Liquidity should be secured due to the savings program. CFO Binkert also points out that "non-operational projects have been stopped". This also includes the fact that the takeover of aircraft that had been ordered was postponed. In the area of ​​management, salaries were cut by an average of 20 percent. The workforce is to be reduced by 2021 by the end of 1.000. The primary aim here is to rely on natural fluctuation.

“We are very grateful for the short-time working tool. It represents a great financial relief and helps to map the required flexibility in flight operations. As is well known, however, this is a temporary bridging measure that is no longer sufficient if a company has to reposition itself as a result of structural changes in the market. Thanks to all these early measures, Swiss has so far only drawn significantly less than half of the bank loan of 85 billion Swiss francs, which is 1,5 percent secured by the federal government. This means that Swiss’s liquidity continues to be secured, ”explains CFO Markus Binkert.

Downsizing the fleet is being considered

In the medium term, demand will no longer recover to the level from before the pandemic. In addition, the share of business travel is expected to decrease by at least 20 percent in the medium term. Swiss is particularly affected by this with its business model.

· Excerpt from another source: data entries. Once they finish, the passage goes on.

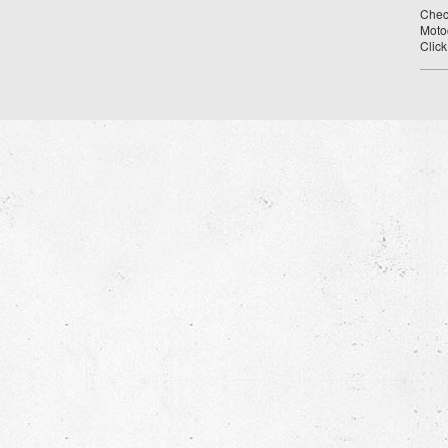
Chec
Moto
Clic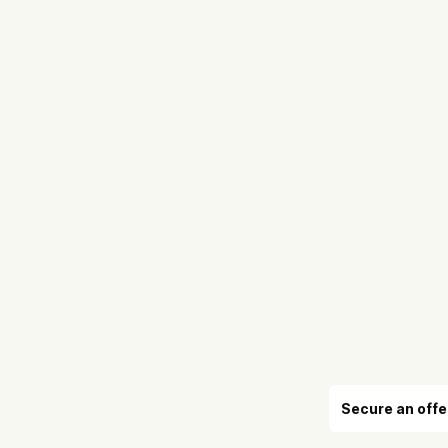
Secure an offe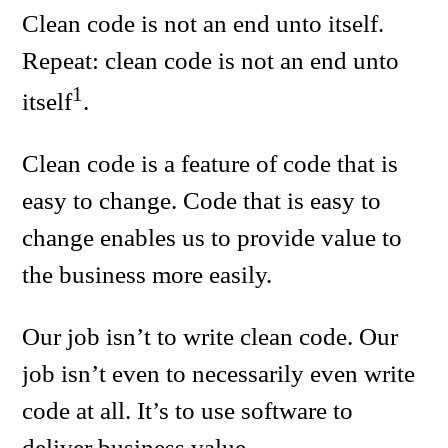
Clean code is not an end unto itself.
Repeat: clean code is not an end unto
1
itself
.
Clean code is a feature of code that is
easy to change. Code that is easy to
change enables us to provide value to
the business more easily.
Our job isn’t to write clean code. Our
job isn’t even to necessarily even write
code at all. It’s to use software to
deliver business value.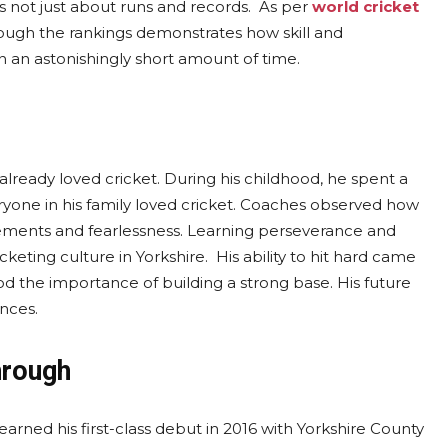
is not just about runs and records. As per
world cricket
ough the rankings demonstrates how skill and
 an astonishingly short amount of time.
already loved cricket. During his childhood, he spent a
veryone in his family loved cricket. Coaches observed how
ovements and fearlessness. Learning perseverance and
eting culture in Yorkshire. His ability to hit hard came
d the importance of building a strong base. His future
nces.
hrough
earned his first-class debut in 2016 with Yorkshire County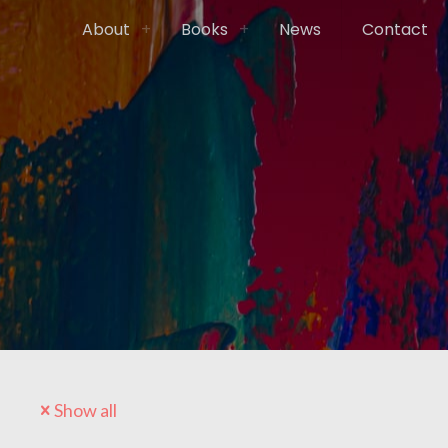
About
Books
News
Contact
Show all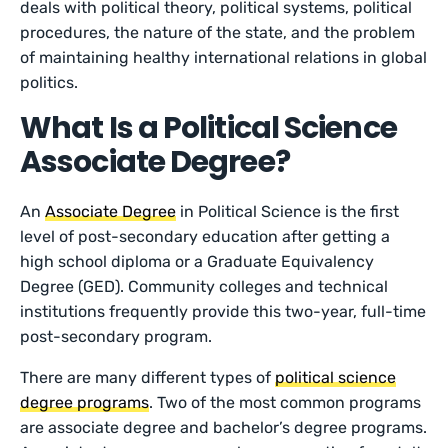
deals with political theory, political systems, political
procedures, the nature of the state, and the problem
of maintaining healthy international relations in global
politics.
What Is a Political Science
Associate Degree?
An
Associate Degree
in Political Science is the first
level of post-secondary education after getting a
high school diploma or a Graduate Equivalency
Degree (GED). Community colleges and technical
institutions frequently provide this two-year, full-time
post-secondary program.
There are many different types of
political science
degree programs
. Two of the most common programs
are associate degree and bachelor’s degree programs.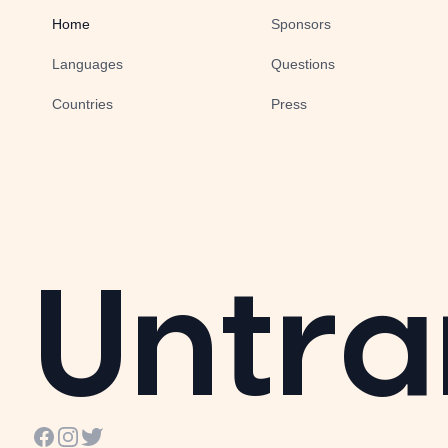
Home
Sponsors
Languages
Questions
Countries
Press
Untra
Facebook
Instagram
Twitter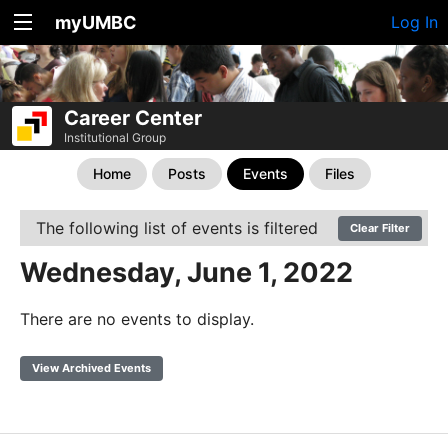
myUMBC
Log In
Career Center
Institutional Group
Home
Posts
Events
Files
The following list of events is filtered
Clear Filter
Wednesday, June 1, 2022
There are no events to display.
View Archived Events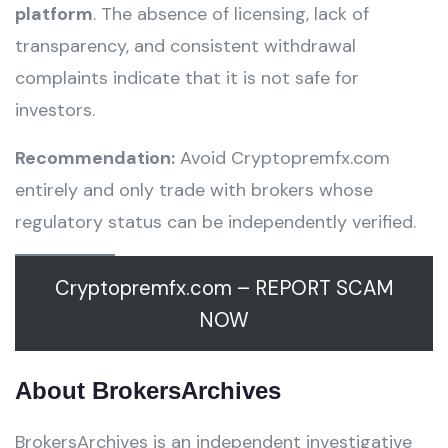
platform
. The absence of licensing, lack of
transparency, and consistent withdrawal
complaints indicate that it is not safe for
investors.
Recommendation:
Avoid Cryptopremfx.com
entirely and only trade with brokers whose
regulatory status can be independently verified.
Cryptopremfx.com – REPORT SCAM
NOW
About BrokersArchives
BrokersArchives is an independent investigative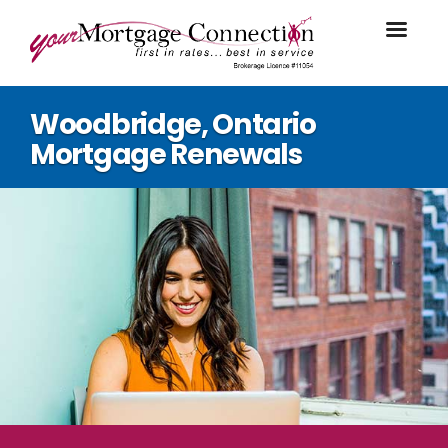
Woodbridge, Ontario
Mortgage Renewals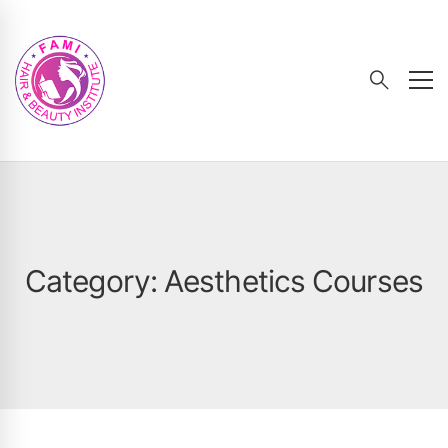
Category: Aesthetics Courses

“In view of the lack of recovery so far and the ever-slowing upswing, even the greatest cost discipline is no longer sufficient to ensure the future competitiveness of Swiss. We are forced to consider a significant downsizing of the company, ”says Swiss boss Dieter Vranckx. The company also announced that a possible downsizing of the fleet could also affect the route network and the organizational structure. In the next few weeks, the CEO wants to communicate more details. “We clearly see that people want to travel again and we are ready for it. Under the given circumstances, however, no upswing can set in. In order to be able to live up to our mission of connecting Switzerland to the world in the future as well, we demand stable, uniform and mobility-promoting framework conditions, ”said Vranckx.